例如将英语翻译成法语的过程，每一个法语单词对英语的每个单词的注意力都不一样(在这里越亮代表注意力越大)

生成图像字幕时，每一个单词对图像的每个区域的关注度也不一样(在这里越亮代表注意力越大)

image Captioning with RNN and attention¶

图像首先通过CNN处理，生成特征网格（如图中蓝色矩阵所示）。每个特征向量 \( h_{i,j} \) 代表图像不同区域的信息。

使用注意力函数 \( f_{att}(s_{t-1}, h_{i,j}) \) 计算对齐分数 \( e_{t,i,j} \)，表示解码器在时间步 \( t \) 时对图像特征 \( h_{i,j} \) 的关注程度。

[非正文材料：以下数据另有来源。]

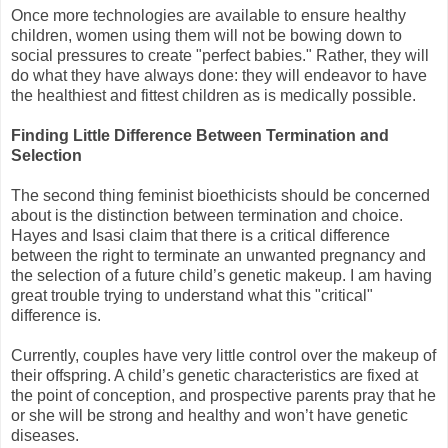
Once more technologies are available to ensure healthy
children, women using them will not be bowing down to
social pressures to create "perfect babies." Rather, they will
do what they have always done: they will endeavor to have
the healthiest and fittest children as is medically possible.
Finding Little Difference Between Termination and
Selection
The second thing feminist bioethicists should be concerned
about is the distinction between termination and choice.
Hayes and Isasi claim that there is a critical difference
between the right to terminate an unwanted pregnancy and
the selection of a future child’s genetic makeup. I am having
great trouble trying to understand what this "critical"
difference is.
Currently, couples have very little control over the makeup of
their offspring. A child’s genetic characteristics are fixed at
the point of conception, and prospective parents pray that he
or she will be strong and healthy and won’t have genetic
diseases.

对对齐分数进行 softmax 运算，得到注意力权重 \( \alpha_{t,i,j} \)，用于衡量每个特征在生成当前输出时的重要性。

通过加权求和计算上下文向量 \( c_t = \sum_{i,j} \alpha_{t,i,j} h_{i,j} \)，整合了图像中不同区域的信息。

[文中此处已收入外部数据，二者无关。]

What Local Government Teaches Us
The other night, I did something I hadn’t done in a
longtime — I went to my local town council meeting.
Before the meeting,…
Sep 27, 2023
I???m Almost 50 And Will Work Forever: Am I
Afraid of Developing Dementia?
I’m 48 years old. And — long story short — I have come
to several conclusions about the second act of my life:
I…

解码器从起始状态 \( s_0 \) 开始，结合上下文向量 \( c_t \) 和前一个输出 \( y_{t-1} \) 生成下一个状态 \( s_t \) 和输出 \( y_t \)。

这个过程持续进行，直到生成结束符。

Attention layer¶

single Query Vector¶

输入：

Query Vector: \(q\) shape: \(D_q\),例如\(s_t\)
Input Vector: \(X\) shape: \(N_X \times D_q\)，例如\(h\)
similarity function: scaled dot-product

计算

Computation:

Similarities: \( e \) (Shape: \( N_X \)) where \( e_i = q \cdot x_i / \sqrt{D_Q} \)
Attention weights: \( a = \text{softmax}(e) \) (Shape: \( N_X \))
Output vector: \( y = \sum_i a_i x_i \) (Shape: \( D_q \))

Info

在注意力机制中，使用点积来计算相似度。如果向量的维度 \( D \) 很大，点积的值也会很大。这会导致 softmax 的输出趋于极端值，从而影响梯度的有效传播。解决方法：为了缓解这个问题，通常会对点积进行缩放（例如，除以 \( D \) ），以防止相似度值过大。这就是“缩放点积注意力”的由来。

Multi Query Vector¶

输入：

Query Vectors: \(Q\) shape: \(N_q \times D_q\)
Input Vectors: \(X\) shape: \(N_X \times D_q\)
similarity function: scaled dot-product

输出

Similarities: \( E \) (Shape: \( N_q \times N_X \)) where \( e_{i,j} = q_i \cdot x_j / \sqrt{D_Q} \)，即\(E=QX^T/\sqrt{D_Q}\)
Attention weights: \( A \) (Shape: \( N_q \times N_X \)) where \( a_{i,j} = \text{softmax}(e_{i,j}，dim=1) \)
Output vectors: \( Y \) (Shape: \( N_q \times D_q \)) where \( y_i = \sum_j a_{i,j} x_j \)，即\(Y=AX\)

Key & Value matrix¶

Inputs:

Query vectors: \( \mathbf{Q} \) (Shape: \( N_q \times D_q \))
Input vectors: \( \mathbf{X} \) (Shape: \( N_x \times D_x \))
Key matrix: \( \mathbf{W}_K \) (Shape: \( D_x \times D_q \))
Value matrix: \( \mathbf{W}_V \) (Shape: \( D_x \times D_v \))

Computation:

Key vectors: \( \mathbf{K} = \mathbf{X} \mathbf{W}_K \) (Shape: \( N_x \times D_q \))
Value Vectors: \( \mathbf{V} = \mathbf{X} \mathbf{W}_V \) (Shape: \( N_x \times D_v \))
Similarities: \( \mathbf{E} = \mathbf{Q} \mathbf{K}^T / \sqrt{D_q} \) (Shape: \( N_q \times N_x \)), \( E_{i,j} = (\mathbf{Q}_i \cdot \mathbf{K}_j) / \sqrt{D_q} \)
Attention weights: \( \mathbf{A} = \text{softmax}(\mathbf{E}, \text{dim}=1) \) (Shape: \( N_q \times N_x \))
Output vectors: \( \mathbf{Y} = \mathbf{A} \mathbf{V} \) (Shape: \( N_q \times D_v \)), \( Y_i = \sum_j A_{i,j} \mathbf{V}_j \)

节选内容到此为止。